The assault resulted in R.G. suffering a cervical strain, needing pain medication and physical therapy, and missing six days of work.  Farrar acknowledges that she assaulted R.G., but, according to Dr. Keul, Farrar’s last treating psychiatrist at HCMC, she “expresses no remorse for her assault and in fact blamed the nurse, stating that, ‘She put voodoo on me.’”  After examining Farrar, Dr. Keul concluded that the assault was “without provocation” and that Farrar is in need of treatment and should be committed to a treatment facility. 

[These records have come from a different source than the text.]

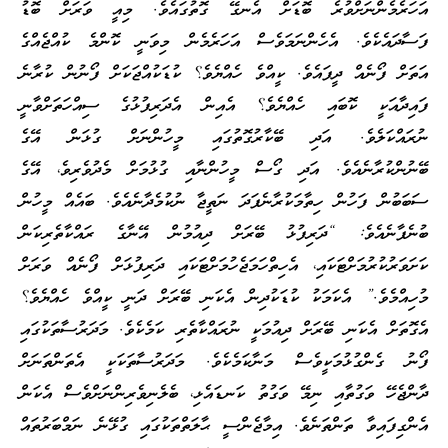
އަހަރެމެންނަށްވުރެ ބޮޑަށް އެނގޭ ގޮތުގައެވެ. މިއީ ވަރަށް ބޮޑު
ފަސާދައެކެވެ. އެހެންނަމަވެސް އަހަރެމެން މިވަނީ ކޮންމެ ކުއްޖެއްގެ
އަތަށް ފޯނެއް ދީފައެވެ. ކީއްވެ ހެއްޔެވެ؟ ކުޑަކުއްޖަކަށް ފޯނުން ކުރާނެ
ފައިދާއަކީ ކޮބައި ހެއްޔެވެ؟ އެއިން އެދަރިފުޅުގެ ސިއްހަތަށްވާނީ
ނުރައްކަލެވެ. އަދި ބޭކާރުގޮތުގައި މީހުންނަށް ގުޅަން އޭގެ
ބޭނުންކުރާނެއެވެ. އަދި ގޯސް މީހުންނާއި ގުޅުމަށް މެދުވެރިވެ، އޭގެ
ސަބަބުން ފަހުން ހިތާމަކުރާނެފަދަ ނަތީޖާ ނުކުމެދާނެއެވެ. ބައެއް މީހުން
ބުނެފާނެއެވެ: “ދަރިފުޅު ބޭރަށް ދިއުމުން އޭނާގެ ރައްކާތެރިކަން
ކަށަވަރުކުރުމަށްޓަކައި، އެހިތްހަމަޖެހުމަށްޓަކައި ދަރިފުޅަށް ފޯނެއް ވަރަށް
މުހިއްމެވެ.” އެކަމަކު ކުޑަކުދިން އެކަނި ބޭރަށް ދަނީ ކީއްވެ ހެއްޔެވެ؟
އެގޮތަށް އެކަނި ބޭރަށް ދިއުމަކީ ނުރައްކާތެރި ކަމެކެވެ. މަދަރުސާތަކުގައި
ފޯނު ގެންގުޅުމަކީވެސް މަނާކަމެކެވެ. މަދަރުސާތަކަކީ އެތަންތަނަށް
ދާންޖެހޭ ވަގުތާއި ނިމޭ ވަގުތު ކަނޑައެޅި، ބެލެނިވެރިންނަށްވެސް އެކަން
އެންގިފައިވާ ތަންތަނެވެ. އިމާޖެންސީ ޙާލަތްތަކުގައި ގުޅޭނެ ނަމްބަރުތައް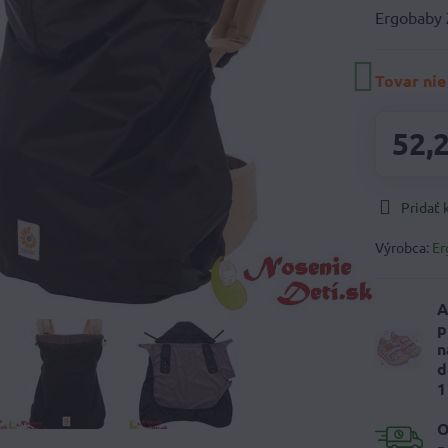
Ergobaby 
Tovar nie
52,
Pridať
Výrobca:
Er
A
p
n
d
1
O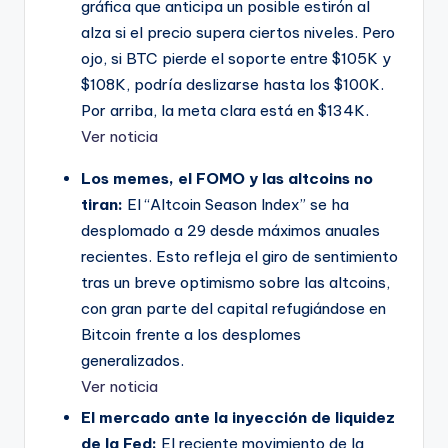
gráfica que anticipa un posible estirón al
alza si el precio supera ciertos niveles. Pero
ojo, si BTC pierde el soporte entre $105K y
$108K, podría deslizarse hasta los $100K.
Por arriba, la meta clara está en $134K.
Ver noticia
Los memes, el FOMO y las altcoins no
tiran:
El “Altcoin Season Index” se ha
desplomado a 29 desde máximos anuales
recientes. Esto refleja el giro de sentimiento
tras un breve optimismo sobre las altcoins,
con gran parte del capital refugiándose en
Bitcoin frente a los desplomes
generalizados.
Ver noticia
El mercado ante la inyección de liquidez
de la Fed:
El reciente movimiento de la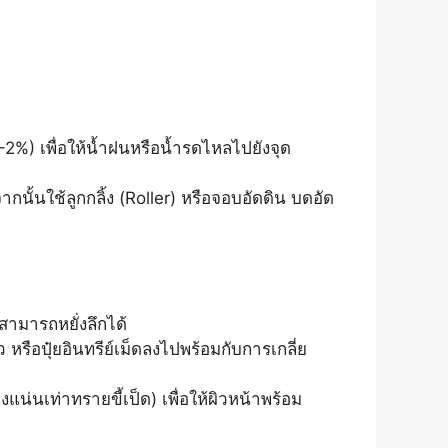
-2%) เพื่อให้น้ำฝนหรือน้ำรดไหลไปยังจุด
ากนั้นใช้ลูกกลิ้ง (Roller) หรือจอบอัดดิน บดอัด
ามารถหยั่งลึกได้
 หรือปุ๋ยอินทรีย์เม็ดลงไปพร้อมกับการเกลี่ย
งแน่นเท่าทรายขี้เป็ด) เพื่อให้ผิวหน้าพร้อม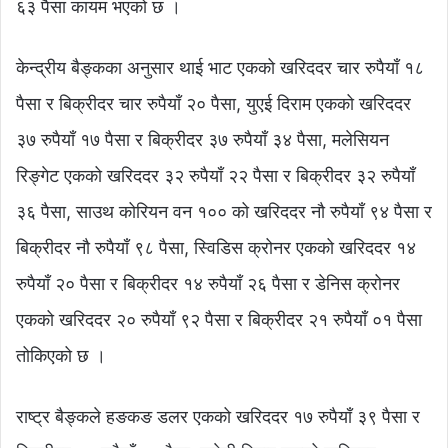
६३ पैसा कायम भएको छ ।
केन्द्रीय बैङ्कका अनुसार थाई भाट एकको खरिददर चार रुपैयाँ १८
पैसा र बिक्रीदर चार रुपैयाँ २० पैसा, युएई दिराम एकको खरिददर
३७ रुपैयाँ १७ पैसा र बिक्रीदर ३७ रुपैयाँ ३४ पैसा, मलेसियन
रिङ्गेट एकको खरिददर ३२ रुपैयाँ २२ पैसा र बिक्रीदर ३२ रुपैयाँ
३६ पैसा, साउथ कोरियन वन १०० को खरिददर नौ रुपैयाँ ९४ पैसा र
बिक्रीदर नौ रुपैयाँ ९८ पैसा, स्विडिस क्रोनर एकको खरिददर १४
रुपैयाँ २० पैसा र बिक्रीदर १४ रुपैयाँ २६ पैसा र डेनिस क्रोनर
एकको खरिददर २० रुपैयाँ ९२ पैसा र बिक्रीदर २१ रुपैयाँ ०१ पैसा
तोकिएको छ ।
राष्ट्र बैङ्कले हङकङ डलर एकको खरिददर १७ रुपैयाँ ३९ पैसा र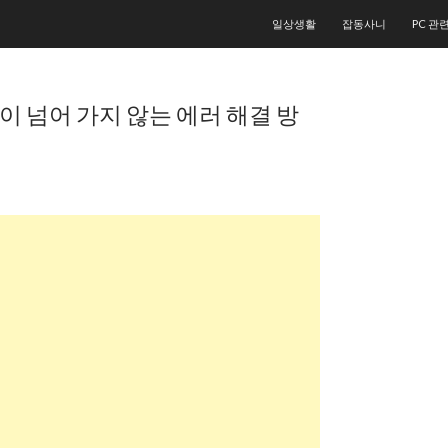
컨텐츠로 건너뛰기
일상생활
잡동사니
PC 관
창이 넘어 가지 않는 에러 해결 방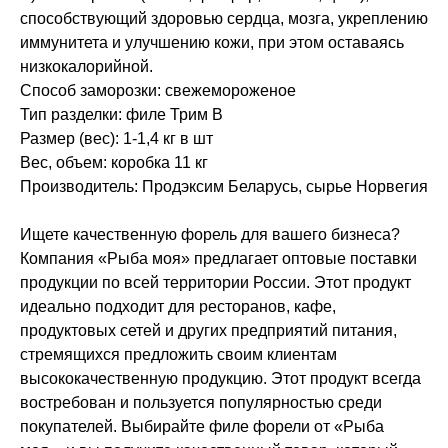
способствующий здоровью сердца, мозга, укреплению
иммунитета и улучшению кожи, при этом оставаясь
низкокалорийной.
Способ заморозки: свежемороженое
Тип разделки: филе Трим B
Размер (вес): 1-1,4 кг в шт
Вес, объем: коробка 11 кг
Производитель: Продэксим Беларусь, сырье Норвегия
Ищете качественную форель для вашего бизнеса?
Компания «Рыба моя» предлагает оптовые поставки
продукции по всей территории России. Этот продукт
идеально подходит для ресторанов, кафе,
продуктовых сетей и других предприятий питания,
стремящихся предложить своим клиентам
высококачественную продукцию. Этот продукт всегда
востребован и пользуется популярностью среди
покупателей. Выбирайте филе форели от «Рыба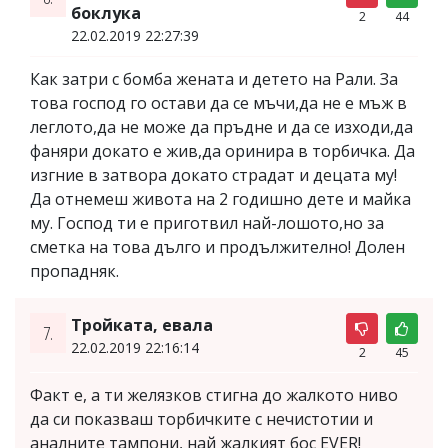
боклука
2
44
22.02.2019 22:27:39
Как затри с бомба жената и детето на Рали. За
това господ го остави да се мъчи,да не е мъж в
леглото,да не може да пръдне и да се изходи,да
фаняри докато е жив,да оринира в торбичка. Да
изгние в затвора докато страдат и децата му!
Да отнемеш живота на 2 годишно дете и майка
му. Господ ти е приготвил най-лошото,но за
сметка на това дълго и продължително! Долен
пропадняк.
Тройката, евала
7.
22.02.2019 22:16:14
2
45
Факт е, а ти желязков стигна до жалкото ниво
да си показваш торбичките с нечистотии и
аналните тампони, най жалкият бос EVER!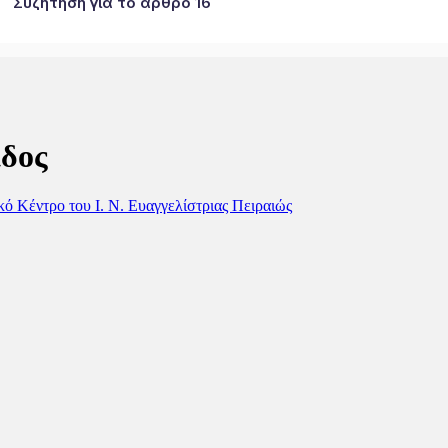
Συζήτηση για το άρθρο 16
ίδος
ό Κέντρο του Ι. N. Ευαγγελίστριας Πειραιώς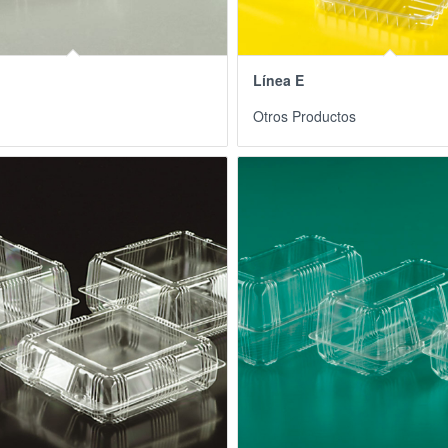
Línea E
Otros Productos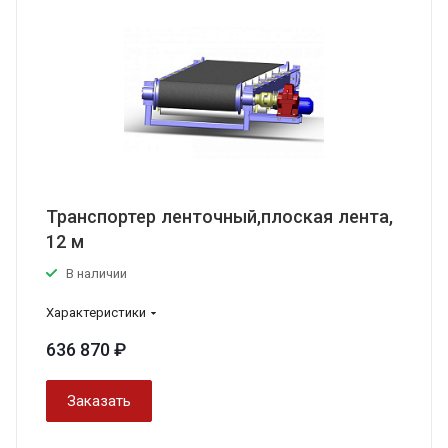
Транспортер ленточный,плоская лента,
12 м
В наличии
Характеристики
636 870 ₽
Заказать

Following the hearing on June 29, 2005, the district court authorized the use of neuroleptic medication (Jarvis order) and committed Farrar as mentally ill with a “severe psychotic disorder[.]”  The court found that, because of her disorder, Farrar’s thinking is disorganized and contradictory and her behavior is erratic, bizarre, and grossly disturbed.  Additionally, she poses a substantial likelihood of causing physical harm while being “hostile, uncooperative, loud and physically aggressive.”  Before being transferred to the Anoka Metro Regional Treatment Center (AMRTC) under the order for commitment as mentally ill, Farrar exhibited aggressive behavior on several occasions.  Twice she attacked other patients, and another time she attempted to attack the head nurse, who managed to get behind the nurses’ station and lock the door.  

      At AMRTC, Farrar also engaged in bizarre behavior.  She described one doctor’s eyes as being like cameras, changing colors, and looking at her like she stole something.  She also stated that this was similar to the way the nurse she assaulted at HCMC had looked at her.  Furthermore, she was continually verbally aggressive toward other patients and showed signs of delusional beliefs.  When she returned from a court appearance, she said that others could look into her thoughts. 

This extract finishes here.